- **The problem**: Take the line containing "o con contar" as the first and the last line of the records below as the end, and please set down only what lies between them exactly, both ends included.

- **Dataset**:
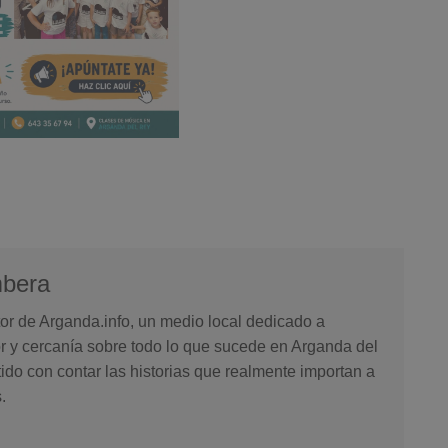
mbera
or de Arganda.info, un medio local dedicado a
or y cercanía sobre todo lo que sucede en Arganda del
o con contar las historias que realmente importan a
.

- **Task result**:
o con contar las historias que realmente importan a
.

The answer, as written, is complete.